Greg Smart of inContact wrote a very interesting post this morning, "Do You Treat All of Your Customers the Same? Stop It." It's worth a read, as it harks back to our earlier posts on the benefits of mapping IT to the customer process. Do you know your customers well enough to be able to distinguish the best customers from the average customers? As you read Greg's post, think more broadly in terms of your own customer base; while you may not have a call center, you do have customer relationships that need to be mined.
IT is sitting on a wealth of information - a gold mine of information in fact, about your customers, how they behave, what they do, when they do it, and how they react to stimuli (promotions, emails, etc.) from your organization. How can you leverage this information to drive revenue? Can you also leverage this information to reduce costs? If you aren't already providing the vast amounts of stored information in an easily-consumed-and-digested format, you are missing a key opportunity to integrate IT with the business.

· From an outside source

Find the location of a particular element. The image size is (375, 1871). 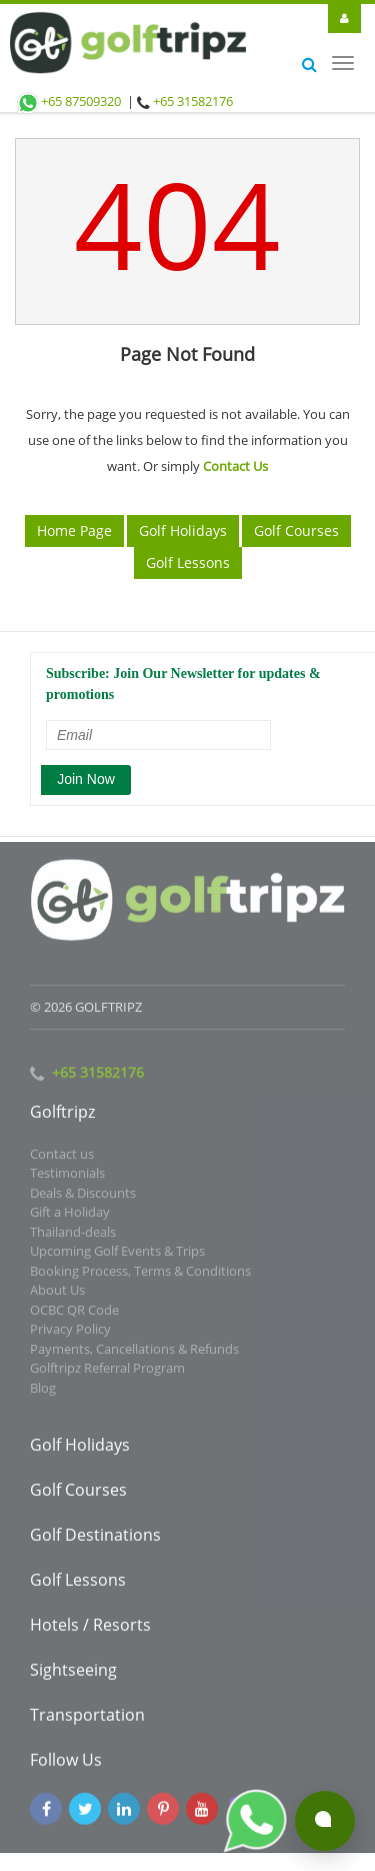 Golf Holidays is located at coordinates (183, 530).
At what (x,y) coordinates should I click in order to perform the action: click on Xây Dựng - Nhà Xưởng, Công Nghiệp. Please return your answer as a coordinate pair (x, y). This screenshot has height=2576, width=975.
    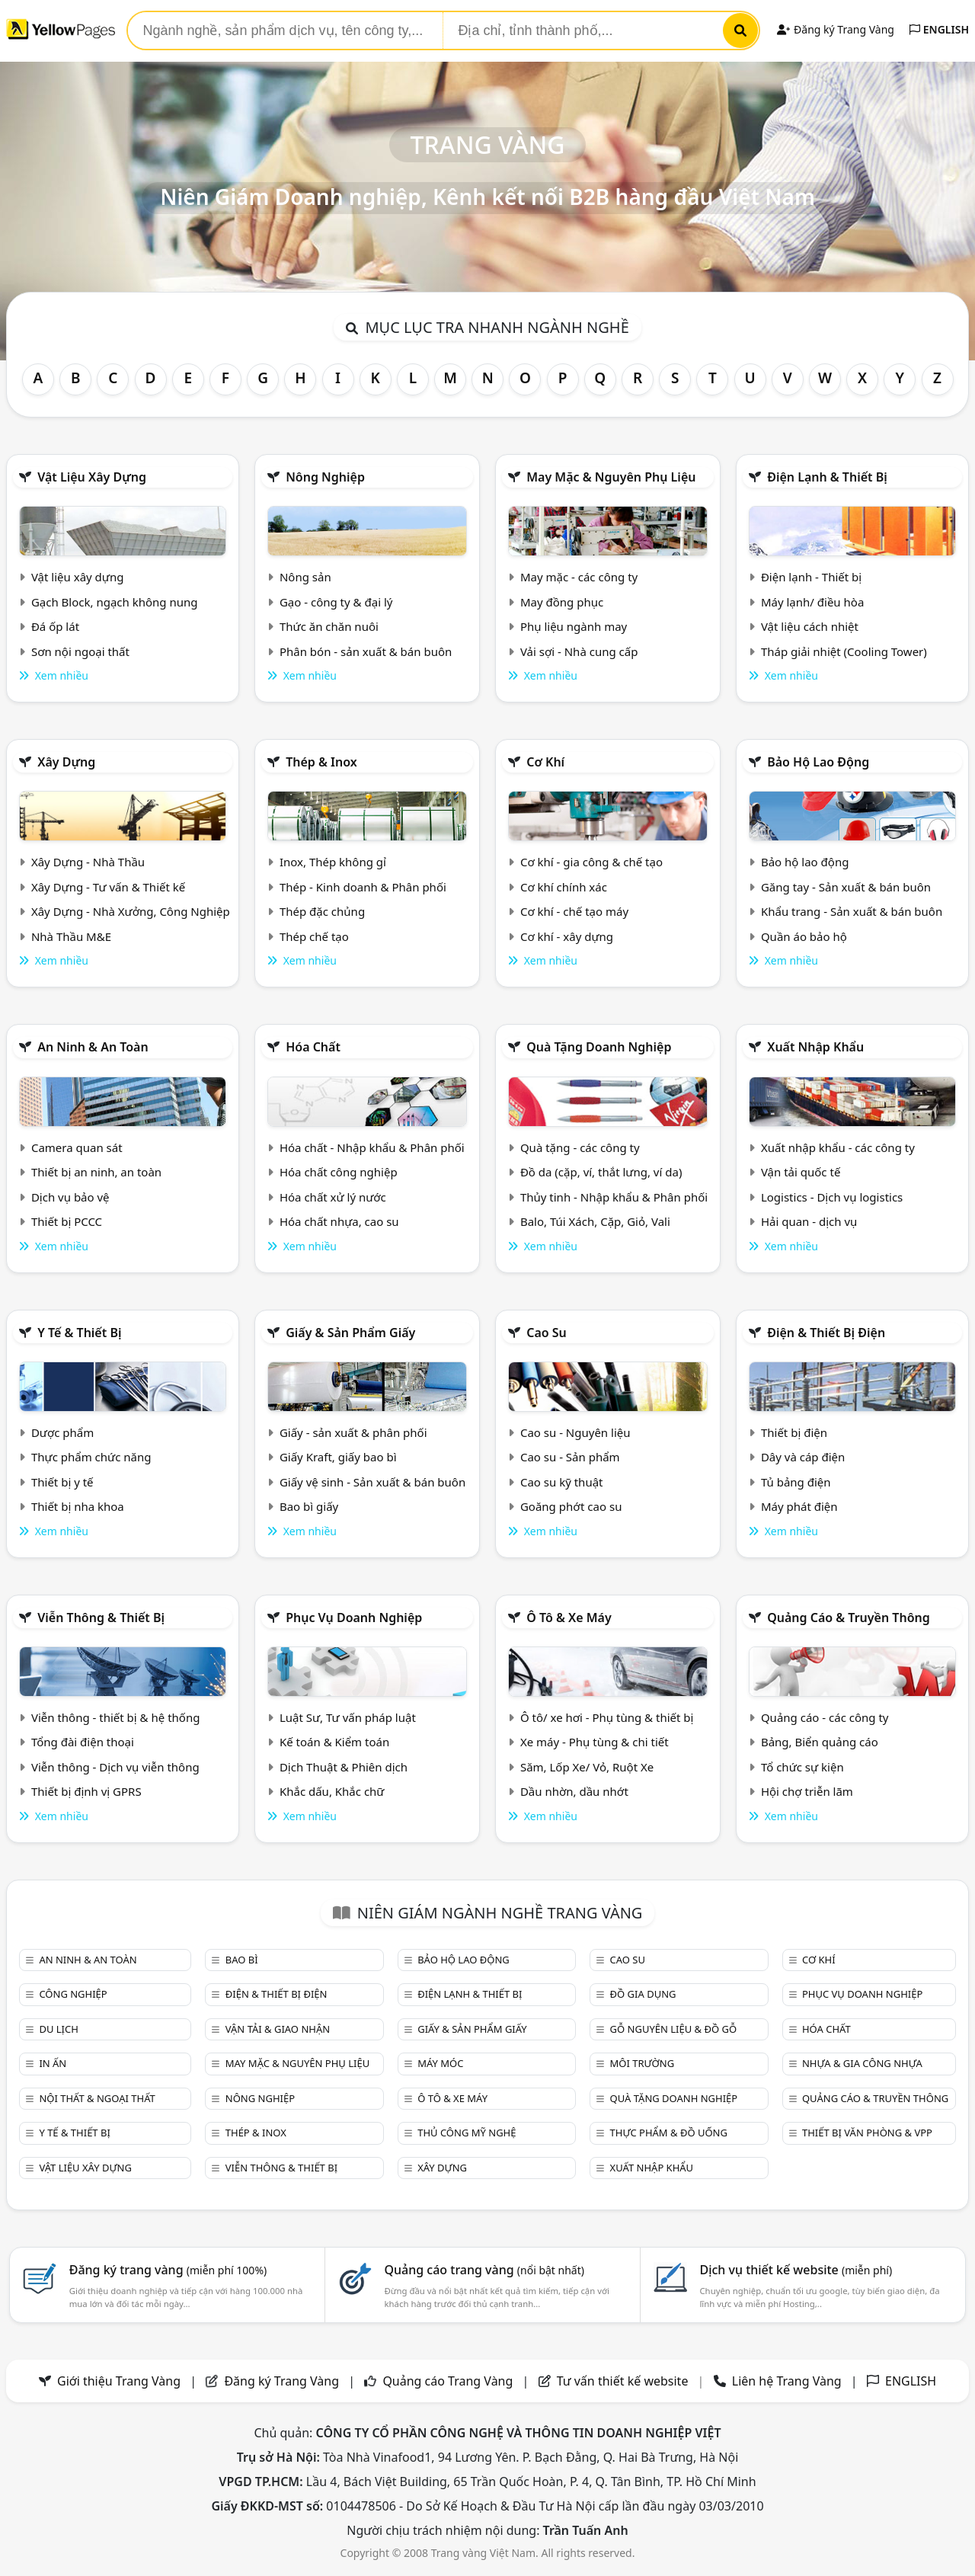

From Greg's post: "...there are an endless number of ways to calculate and compare customers to determine which customers are better for your business. For some businesses it is purely a dollars thing. Which customers are the most profitable? Which customers spend the most money with us? Which customers are buying our most profitable products? For some businesses it may be more of a fundamental contribution. Which customers push us to be better? Which customers are asking hard questions that force us to get better? Which customers are asking for product improvements or products that we don’t have - pushing us ahead of our competition? Once you know who those customers are you need to serve them differently. These are the customers that are driving your business forward. These are the customers that deserve more than just your average customer interaction."
For IT, one of the biggest challenges is taking all of the information that the organization gathers about customers, in all of the different systems that interact with clients or client processes, and creating a meaningful presentation of that information back to the business. To advance the integration of IT with the business, integrate IT with the customer process. From a technology perspective, it all boils down to results-driven business intelligence, which is the framework for using expected results and expected use as the basis for building the data storage (marts or warehouses) that makes the most sense for the business, then providing the user community with a meaningful way to interact with the business data.
When we say that business intelligence is one of the most significant ways that IT can impact a business, this is just one example of why we say it. What other examples would you offer?